When you transcribe the lines below, keep every word the same and leave the pictures behind.
========================================
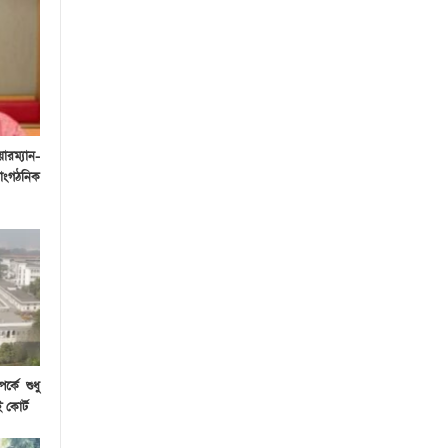
ারম্যান-
 সাংগঠনিক
র্কে শুধু
 কোর্ট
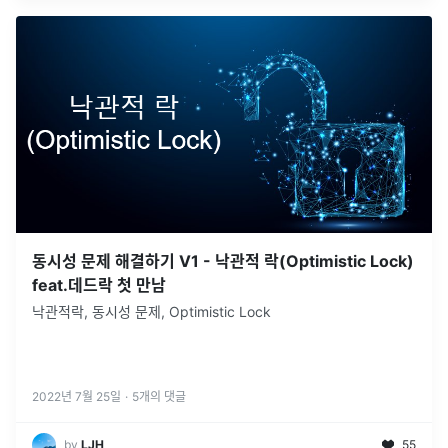
동시성 문제 해결하기 V1 - 낙관적 락(Optimistic Lock)
feat.데드락 첫 만남
낙관적락, 동시성 문제, Optimistic Lock
2022년 7월 25일
·
5
개의 댓글
by
LJH
55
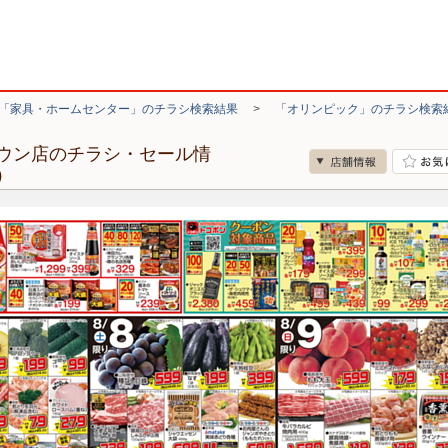
「家具・ホームセンター」のチラシ検索結果
>
「オリンピック」のチラシ検索
ウン店のチラシ・セール情
）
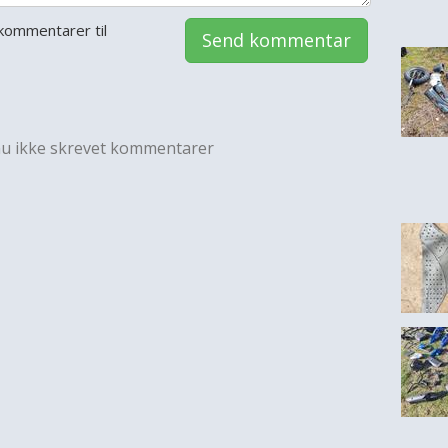
kommentarer til
Send kommentar
nu ikke skrevet kommentarer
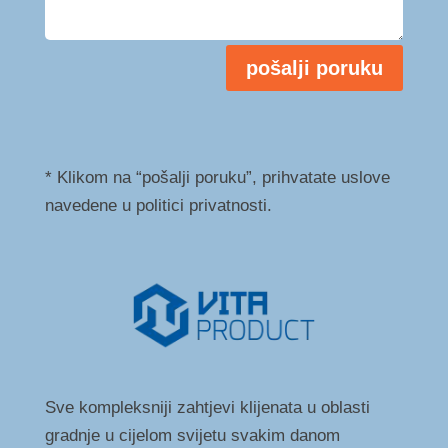
pošalji poruku
* Klikom na “pošalji poruku”, prihvatate uslove
navedene u politici privatnosti.
Sve kompleksniji zahtjevi klijenata u oblasti
gradnje u cijelom svijetu svakim danom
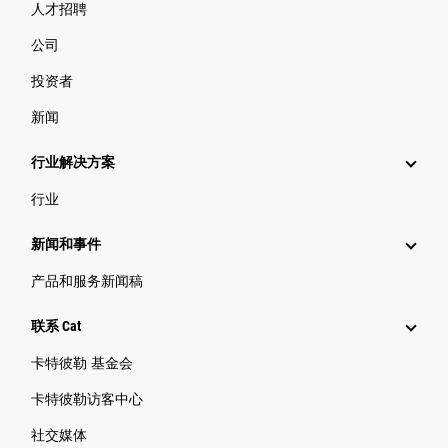
人才招聘
公司
投资者
新闻
行业解决方案
行业
新闻和事件
产品和服务新闻稿
联系 Cat
卡特彼勒 基金会
卡特彼勒访客中心
社交媒体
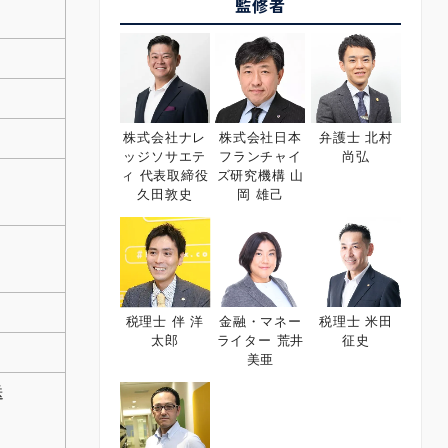
監修者
株式会社ナレ
株式会社日本
弁護士 北村
ッジソサエテ
フランチャイ
尚弘
ィ 代表取締役
ズ研究機構 山
久田敦史
岡 雄己
税理士 伴 洋
金融・マネー
税理士 米田
太郎
ライター 荒井
征史
美亜
送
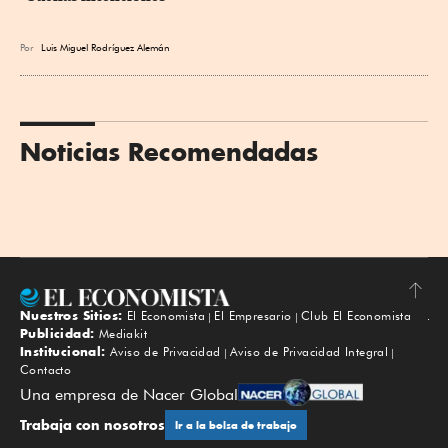
Por
Luis Miguel Rodríguez Alemán
Noticias Recomendadas
Nuestros Sitios:
El Economista
El Empresario
Club El Economista
Subir
Publicidad:
Mediakit
Institucional:
Aviso de Privacidad
Aviso de Privacidad Integral
Contacto
Una empresa de Nacer Global
Trabaja con nosotros
Ir a la bolsa de trabajo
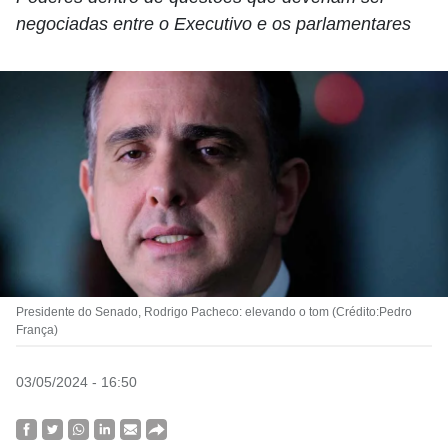
negociadas entre o Executivo e os parlamentares
Presidente do Senado, Rodrigo Pacheco: elevando o tom (Crédito:Pedro
França)
03/05/2024 - 16:50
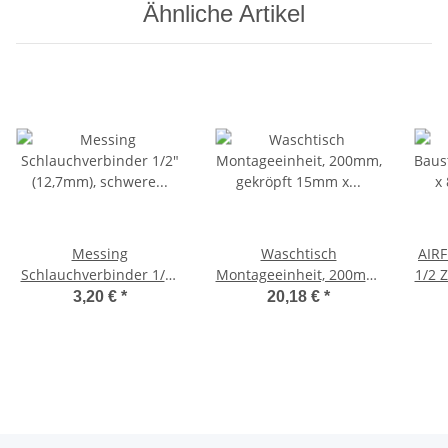
Ähnliche Artikel
Messing
Waschtisch
AIRF
Schlauchverbinder 1/2"
Montageeinheit, 200mm,
1/2 
(12,7mm), schwere
gekröpft 15mm x 1/2" IG
Me
3,20 €
*
20,18 €
*
Ausführung,
Eckventilmontage
W
Schlauchröhrchen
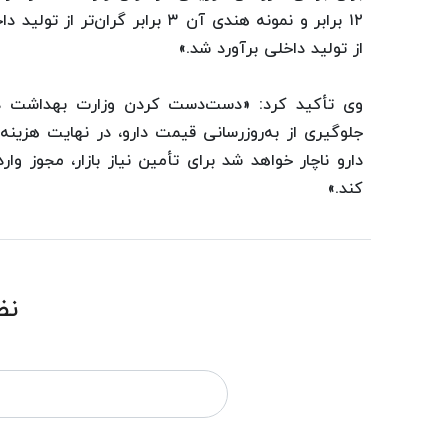
از تولید داخلی برآورد شد.»
وی تأکید کرد: «دست‌دست کردن وزارت بهداشت در
جلوگیری از به‌روزرسانی قیمت دارو، در نهایت هزینه‌
دارو ناچار خواهد شد برای تأمین نیاز بازار، مجوز وار
کند.»
نظ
========================================
Expected answer ▸
ারম্যান-
 সাংগঠনিক
র্কে শুধু
 কোর্ট
동시성 문제 해결하기 V1 - 낙관적 락(Optimistic Lock)
feat.데드락 첫 만남
낙관적락, 동시성 문제, Optimistic Lock
2022년 7월 25일
·
5
개의 댓글
by
LJH
55
「家具・ホームセンター」のチラシ検索結果
>
「オリンピック」のチラシ検索
ウン店のチラシ・セール情
）
kommentarer til
Send kommentar
nu ikke skrevet kommentarer
pošalji poruku
* Klikom na “pošalji poruku”, prihvatate uslove
navedene u politici privatnosti.
Sve kompleksniji zahtjevi klijenata u oblasti
gradnje u cijelom svijetu svakim danom
人才招聘
公司
投资者
新闻
行业解决方案
行业
新闻和事件
产品和服务新闻稿
联系 Cat
卡特彼勒 基金会
卡特彼勒访客中心
社交媒体
監修者
株式会社ナレ
株式会社日本
弁護士 北村
ッジソサエテ
フランチャイ
尚弘
ィ 代表取締役
ズ研究機構 山
久田敦史
岡 雄己
税理士 伴 洋
金融・マネー
税理士 米田
太郎
ライター 荒井
征史
美亜
送
Por
Luis Miguel Rodríguez Alemán
Noticias Recomendadas
Nuestros Sitios:
El Economista
El Empresario
Club El Economista
Subir
Publicidad:
Mediakit
Institucional:
Aviso de Privacidad
Aviso de Privacidad Integral
Contacto
Una empresa de Nacer Global
Trabaja con nosotros
Ir a la bolsa de trabajo
negociadas entre o Executivo e os parlamentares
Presidente do Senado, Rodrigo Pacheco: elevando o tom (Crédito:Pedro
França)
03/05/2024 - 16:50
Ähnliche Artikel
Messing
Waschtisch
AIRF
Schlauchverbinder 1/2"
Montageeinheit, 200mm,
1/2 
(12,7mm), schwere
gekröpft 15mm x 1/2" IG
Me
3,20 €
*
20,18 €
*
Ausführung,
Eckventilmontage
W
Schlauchröhrchen
از تولید داخلی برآورد شد.»
وی تأکید کرد: «دست‌دست کردن وزارت بهداشت در
جلوگیری از به‌روزرسانی قیمت دارو، در نهایت هزینه‌
دارو ناچار خواهد شد برای تأمین نیاز بازار، مجوز وار
کند.»
نظ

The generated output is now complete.